** Problem details **
Pictures in the data below are not part of the copy; transcribe everything else exactly.

=== Material supplied ===

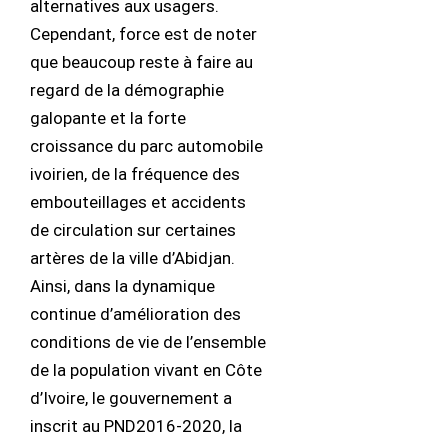
alternatives aux usagers.
Cependant, force est de noter
que beaucoup reste à faire au
regard de la démographie
galopante et la forte
croissance du parc automobile
ivoirien, de la fréquence des
embouteillages et accidents
de circulation sur certaines
artères de la ville d’Abidjan.
Ainsi, dans la dynamique
continue d’amélioration des
conditions de vie de l’ensemble
de la population vivant en Côte
d’Ivoire, le gouvernement a
inscrit au PND2016-2020, la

===

** Answer to this problem **
alternatives aux usagers.
Cependant, force est de noter
que beaucoup reste à faire au
regard de la démographie
galopante et la forte
croissance du parc automobile
ivoirien, de la fréquence des
embouteillages et accidents
de circulation sur certaines
artères de la ville d’Abidjan.
Ainsi, dans la dynamique
continue d’amélioration des
conditions de vie de l’ensemble
de la population vivant en Côte
d’Ivoire, le gouvernement a
inscrit au PND2016-2020, la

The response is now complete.